Greater Sudbury has its second confirmed case of COVID-19, Public Health Sudbury and Districts announced March 15. The patient is a woman in her 60s who had close contact with first confirmed case in the city on March 10, a man in his 50s who attended the Prospectors and Developers Association of Canada convention in Toronto.

“I cannot confirm anything further about the individual, other than to say that through our investigation in this case, the only risk factor is the close contact with the first case,” Sutcliffe said. “There's no evidence of community spread.”

Also as a result of the investigation, there have been no other actions required by any workplace or other contacts she may have had as a result of testing positive for COVID-19.

“Having this second case was not unexpected, but there's no evidence of community transmission,” Sutcliffe said. 

However, with the number of cases in Ontario increasing on a daily basis, and the increasing evidence in other jurisdictions of community spread, “there's no reason to think the situation in Sudbury would be any different when you take into account travel to Ottawa, Toronto and international travel,” she said, meaning there's potential for more positive test results.

As of 10:30 a.m. Monday, the province reported 177 confirmed positive cases. There are 1,537 cases currently under investigation. A total of 10,178 patients had been approved for COVID-19 testing, with 8,464 tests coming back negative.

In her 20 years of experience, Sutcliffe said she's never seen a situation similar to the COVID-19 pandemic.
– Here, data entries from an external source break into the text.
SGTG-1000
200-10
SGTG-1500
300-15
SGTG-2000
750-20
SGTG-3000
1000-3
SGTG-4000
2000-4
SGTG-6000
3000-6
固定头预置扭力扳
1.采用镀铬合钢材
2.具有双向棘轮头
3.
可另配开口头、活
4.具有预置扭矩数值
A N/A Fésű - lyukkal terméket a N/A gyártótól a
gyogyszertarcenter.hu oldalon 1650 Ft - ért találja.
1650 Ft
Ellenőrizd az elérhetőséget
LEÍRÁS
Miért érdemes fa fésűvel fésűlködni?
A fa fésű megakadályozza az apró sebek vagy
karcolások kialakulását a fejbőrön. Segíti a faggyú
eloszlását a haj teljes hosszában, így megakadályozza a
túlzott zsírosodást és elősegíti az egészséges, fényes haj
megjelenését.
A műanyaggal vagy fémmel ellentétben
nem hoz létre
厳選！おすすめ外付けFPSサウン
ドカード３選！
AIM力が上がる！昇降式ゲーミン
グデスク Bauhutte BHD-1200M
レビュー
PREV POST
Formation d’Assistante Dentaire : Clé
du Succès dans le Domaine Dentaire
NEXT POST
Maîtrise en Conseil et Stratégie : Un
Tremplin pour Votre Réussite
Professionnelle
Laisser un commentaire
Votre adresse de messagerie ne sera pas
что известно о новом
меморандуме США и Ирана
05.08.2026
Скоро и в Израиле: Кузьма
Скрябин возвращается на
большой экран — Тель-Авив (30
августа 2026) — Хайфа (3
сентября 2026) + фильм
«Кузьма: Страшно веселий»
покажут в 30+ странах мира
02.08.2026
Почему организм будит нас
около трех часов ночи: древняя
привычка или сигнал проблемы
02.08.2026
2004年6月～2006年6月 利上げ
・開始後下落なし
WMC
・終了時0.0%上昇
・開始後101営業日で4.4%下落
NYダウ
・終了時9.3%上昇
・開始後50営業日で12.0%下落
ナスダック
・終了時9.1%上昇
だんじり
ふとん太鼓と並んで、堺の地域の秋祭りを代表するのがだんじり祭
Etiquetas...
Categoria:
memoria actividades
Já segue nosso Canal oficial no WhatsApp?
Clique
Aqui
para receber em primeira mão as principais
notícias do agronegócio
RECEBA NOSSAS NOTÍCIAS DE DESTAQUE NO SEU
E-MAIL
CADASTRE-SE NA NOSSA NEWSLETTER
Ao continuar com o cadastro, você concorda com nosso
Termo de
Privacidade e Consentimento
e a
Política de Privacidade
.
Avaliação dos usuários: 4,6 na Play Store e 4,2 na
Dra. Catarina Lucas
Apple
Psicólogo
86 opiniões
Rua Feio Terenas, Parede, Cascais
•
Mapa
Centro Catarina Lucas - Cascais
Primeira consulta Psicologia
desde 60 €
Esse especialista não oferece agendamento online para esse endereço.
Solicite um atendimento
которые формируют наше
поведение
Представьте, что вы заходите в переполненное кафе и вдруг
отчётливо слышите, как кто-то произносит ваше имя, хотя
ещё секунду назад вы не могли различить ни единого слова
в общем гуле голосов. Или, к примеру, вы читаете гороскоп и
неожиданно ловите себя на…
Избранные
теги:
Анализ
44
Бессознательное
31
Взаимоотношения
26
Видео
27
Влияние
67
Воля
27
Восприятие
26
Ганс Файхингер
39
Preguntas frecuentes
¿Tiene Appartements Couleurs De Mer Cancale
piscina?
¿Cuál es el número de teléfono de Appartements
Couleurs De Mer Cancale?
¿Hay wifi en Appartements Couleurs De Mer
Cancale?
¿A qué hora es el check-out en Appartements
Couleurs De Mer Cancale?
Reacting to it is challenging, but she believes Canada is on the right track.

“There are many unknowns, and much of the decisions are judgment calls for which the book is unwritten, we're using our best judgment based on science,” she said. “I want to do my utmost to protect our community, and in particular, the most vulnerable.”

One of the first things to break down in times of crisis is communications, she said, and from a health-care system perspective, “I'd say we're getting it right with keeping the lines of communications open, in quelling rumours, in helping residents to understand what's fact and fiction.”

“We can see already many individuals, businesses and organizations taking measures to help increase social distancing, and we need to closely examine that. I believe we are inching closer to more clear direction on additional actions that organizations, businesses and families could consider taking to help flatten the curve of this outbreak.”

She made that comment as Premier Doug Ford was set to introduce legislation protecting workers taking time off due to COVID-19.

Prime Minister Justin Trudeau announced this afternoon that Canada will close the border to most foreign nationals, except Americans.

“What we've seen in other jurisdictions is, it's going to get worse before it gets better,” Sutcliffe said. “I think we are very fortunate, not withstanding all the tragic deaths that have occurred globally, but we are fortunate this is a very mild disease for most people. My goal is to work hard to ensure this doesn't reach the levels experienced in Europe.”

People need to be in this for the long haul, Sutcliffe said, meaning the virus is with us, and it will probably be with us forever.

“How do we make sure there aren't as many people getting infected as quickly as they are now, and overwhelming the system,” she said. “This is going to mean long-term changes to people's lifestyles, and certainly longer than the two weeks following March Break.”

That doesn't mean people need to resort to panic buying, though.

“There's no evidence at all about concerns over the supply chain, and this panic buying is really not necessary,” Sutcliffe said. “It's important to carry on with your lives, but keeping social distancing in mind, and these are practices people will have to keep in mind for months, not just weeks.”